What is the most memorable story you’ve heard from one of these women?
“Almost every story we hear from these women is memorable. Most surprising, though, is how often we hear that women in Afghanistan are never asked about their dreams, their hopes, and what they envision for their future. They are taught to follow orders, and most have never had the chance to develop a sense of self or an ego. This became apparent to us during an expedition about two years ago. Three days into the hike, one of the team members admitted that for the first time in her life she realized that she had her own thoughts. She was 23 years old at the time. On the contrary, we grew up in societies that constantly challenged us to think for ourselves, so the idea of never having had ‘our own thoughts’ seems unfathomable to us.
““What impacts us the most is witnessing these women change and grow through the act of mountain climbing and their development of self-esteem. They have opened up to us, speaking to us about the overwhelming challenges they face, which is what keeps us passionate and committed to this project.”
Can you tell us a bit about Mount Noshaq itself?
“The mountain was climbed by a handful of mountaineers before Afghanistan’s war with Russia. During the war, however, the mountain became closed off because its base was littered with landmines. Mount Noshaq opened back up for climbing in 2009, but it is still one of the more obscure climbing destinations in the Hindu Kush mountain range. There are only a few, if any, expeditions each year.
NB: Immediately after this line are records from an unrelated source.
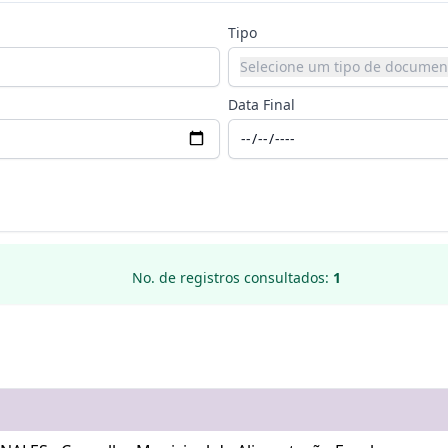
Tipo
Selecione um tipo de documen
Data Final
No. de registros consultados:
1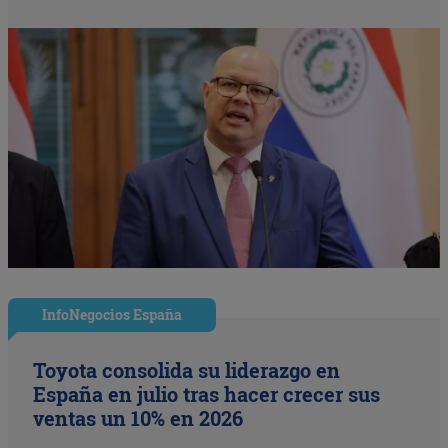
InfoNegocios España
Toyota consolida su liderazgo en
España en julio tras hacer crecer sus
ventas un 10% en 2026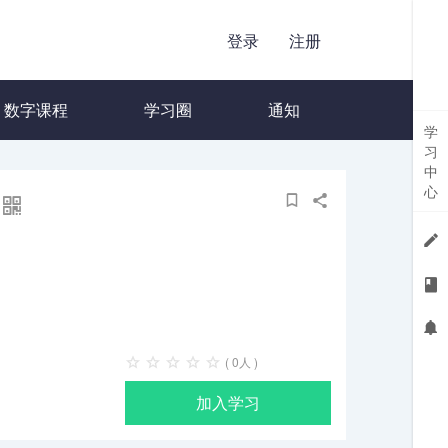
登录
注册
数字课程
学习圈
通知
学
习
中
心
( 0人 )
加入学习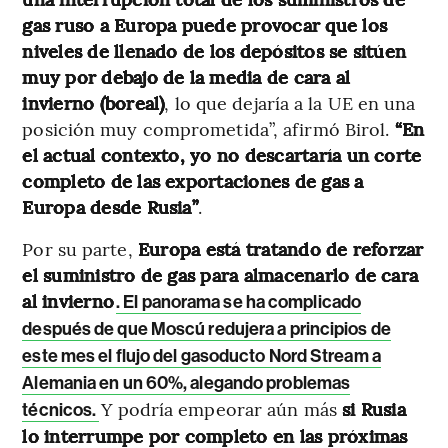
gas ruso a Europa puede provocar que los
niveles de llenado de los depósitos se sitúen
muy por debajo de la media de cara al
invierno (boreal)
, lo que dejaría a la UE en una
posición muy comprometida”, afirmó Birol.
“En
el actual contexto, yo no descartaría un corte
completo de las exportaciones de gas a
Europa desde Rusia”
.
Por su parte,
Europa está tratando de reforzar
el suministro de gas para almacenarlo de cara
al invierno
. El panorama se ha complicado
después de que Moscú redujera a principios de
este mes el flujo del gasoducto Nord Stream a
Alemania en un 60%, alegando problemas
Y podría empeorar aún más
si Rusia
técnicos.
lo interrumpe por completo en las próximas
It is remote, but Afghanistan also lacks the infrastructure [of places] like Pakistan or Nepal, which cater to high altitude climbers.”
What do you expect from the expedition? Will you face obstacles yourselves?
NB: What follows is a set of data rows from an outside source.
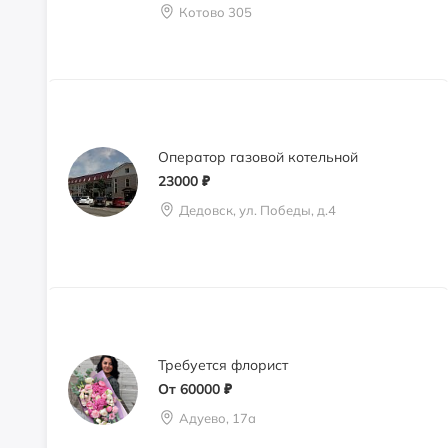
Котово 305
Оператор газовой котельной
23000
₽
Дедовск, ул. Победы, д.4
Требуется флорист
От 60000
₽
Адуево, 17а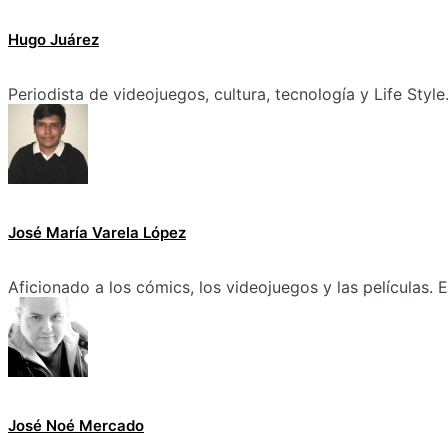
Hugo Juárez
Periodista de videojuegos, cultura, tecnología y Life Style
José María Varela López
Aficionado a los cómics, los videojuegos y las películas.
José Noé Mercado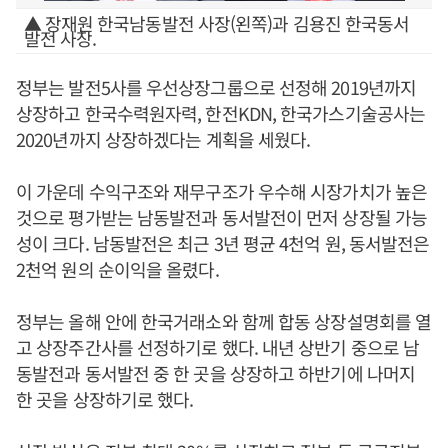
▲ 장재원 한국남동발전 사장(왼쪽)과 김용진 한국동서
발전 사장.
정부는 발전5사를 우선상장그룹으로 선정해 2019년까지
상장하고 한국수력원자력, 한전KDN, 한국가스기술공사는
2020년까지 상장하겠다는 계획을 세웠다.
이 가운데 수익구조와 재무구조가 우수해 시장가치가 높은
것으로 평가받는 남동발전과 동서발전이 먼저 상장될 가능
성이 크다. 남동발전은 최근 3년 평균 4천억 원, 동서발전은
2천억 원의 순이익을 올렸다.
정부는 올해 안에 한국거래소와 함께 합동 상장설명회를 열
고 상장주간사를 선정하기로 했다. 내년 상반기 중으로 남
동발전과 동서발전 중 한 곳을 상장하고 하반기에 나머지
한 곳을 상장하기로 했다.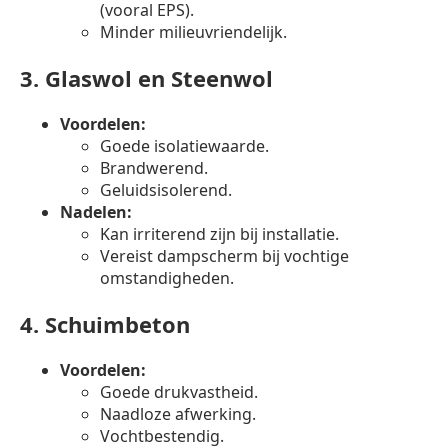
(vooral EPS).
Minder milieuvriendelijk.
3.
Glaswol en Steenwol
Voordelen:
Goede isolatiewaarde.
Brandwerend.
Geluidsisolerend.
Nadelen:
Kan irriterend zijn bij installatie.
Vereist dampscherm bij vochtige
omstandigheden.
4.
Schuimbeton
Voordelen:
Goede drukvastheid.
Naadloze afwerking.
Vochtbestendig.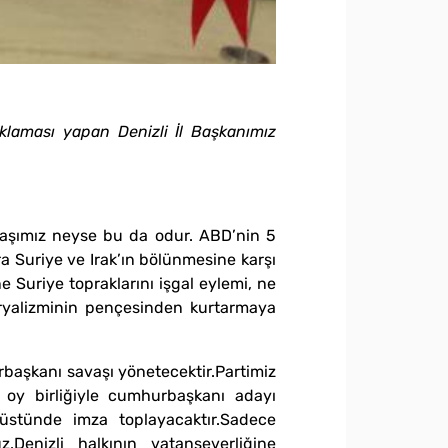
ıklaması yapan Denizli İl Başkanımız
avaşımız neyse bu da odur. ABD’nin 5
ra Suriye ve Irak’ın bölünmesine karşı
 ne Suriye topraklarını işgal eylemi, ne
eryalizminin pençesinden kurtarmaya
rbaşkanı savaşı yönetecektir.Partimiz
 oy birliğiyle cumhurbaşkanı adayı
 üstünde imza toplayacaktır.Sadece
enizli halkının vatanseverliğine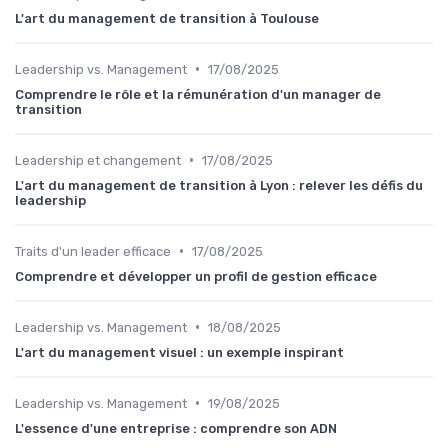
L'art du management de transition à Toulouse
•
Leadership vs. Management
17/08/2025
Comprendre le rôle et la rémunération d'un manager de
transition
•
Leadership et changement
17/08/2025
L'art du management de transition à Lyon : relever les défis du
leadership
•
Traits d'un leader efficace
17/08/2025
Comprendre et développer un profil de gestion efficace
•
Leadership vs. Management
18/08/2025
L'art du management visuel : un exemple inspirant
•
Leadership vs. Management
19/08/2025
L'essence d'une entreprise : comprendre son ADN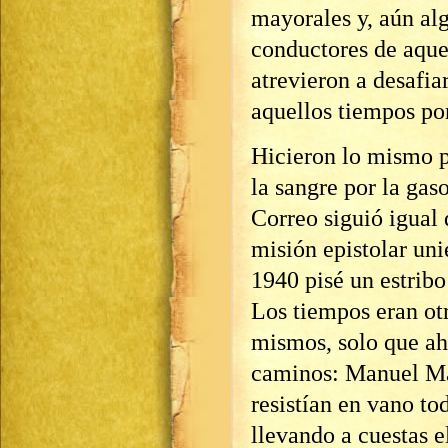
mayorales y, aún alg
conductores de aque
atrevieron a desafia
aquellos tiempos por
Hicieron lo mismo pe
la sangre por la gaso
Correo siguió igual
misión epistolar un
1940 pisé un estribo
Los tiempos eran ot
mismos, solo que ah
caminos: Manuel Ma
resistían en vano to
llevando a cuestas e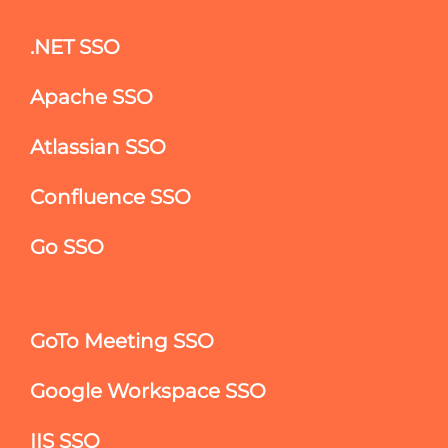
.NET SSO
Apache SSO
Atlassian SSO
Confluence SSO
Go SSO
GoTo Meeting SSO
Google Workspace SSO
IIS SSO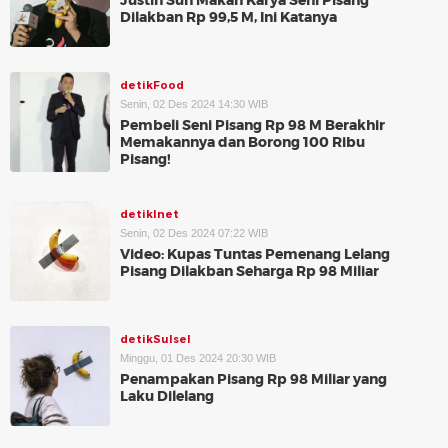
Justin Sun Makan Karya Seni Pisang
Dilakban Rp 99,5 M, Ini Katanya
detikFood
Senin, 02 Des 2024 14:30 WIB
Pembeli Seni Pisang Rp 98 M Berakhir
Memakannya dan Borong 100 Ribu
Pisang!
detikInet
Senin, 02 Des 2024 07:22 WIB
Video: Kupas Tuntas Pemenang Lelang
Pisang Dilakban Seharga Rp 98 Miliar
detikSulsel
Minggu, 01 Des 2024 20:30 WIB
Penampakan Pisang Rp 98 Miliar yang
Laku Dilelang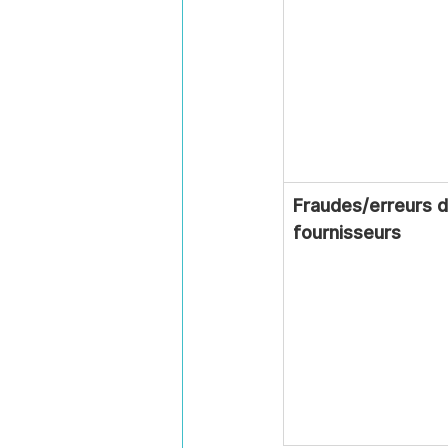
Fraudes/erreurs d
fournisseurs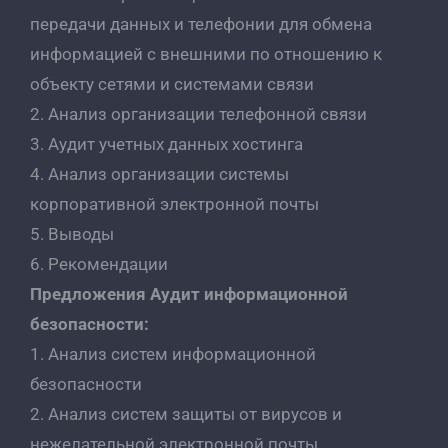
передачи данных и телефонии для обмена
информацией с внешними по отношению к
объекту сетями и системами связи
2. Анализ организации телефонной связи
3. Аудит учетных данных хостинга
4. Анализ организации системы
корпоративной электронной почты
5. Выводы
6. Рекомендации
Предложения Аудит информационной
безопасности:
1. Анализ систем информационной
безопасности
2. Анализ систем защиты от вирусов и
нежелательной электронной почты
“When it comes to the physical obstacles, we will be facing the same struggles as the Afghan mountaineers on the mountain. We have been preparing for over a year for the expedition with physical exercise and training in the mountains, which includes five days a week of running, hiking with weighted packs, and weightlifting. Nothing can prepare you for high altitude, and everyone’s bodies react differently. Altitude sickness can be deadly if not recognized or treated immediately. So our plan is to move slowly and be as careful as possible. The hardest part of this project has been training, physically, while also making a film at the same time. It’s been an incredible challenge to give equal attention to both.”
What have you learned from these women?
“We greatly admire their resilience and their sheer will to constantly fight for what they believe in. They are well aware that they are challenging a male-dominated, misogynistic society. It takes gumption and a total commitment on their part, which inspires us, too, to keep going and pushing boundaries.”
Why is it important to tell this story now, at this point in history?
“At this time in history, women all over the world are standing up for their rights and are demanding for their voices to be heard—from women in Saudi Arabia practicing their right to drive to American women speaking out about sexual harassment. The women mountaineers we are documenting are part of a history-making movement.”
“The outdoor industry, especially, is still dominated by white, western men. The female mountaineering team in Afghanistan is showing a different face and culture to the sport of mountain climbing and alpinism. And within their own society, they are torch-bearers: setting an example and showing the world that they are no longer victims behind a veil.”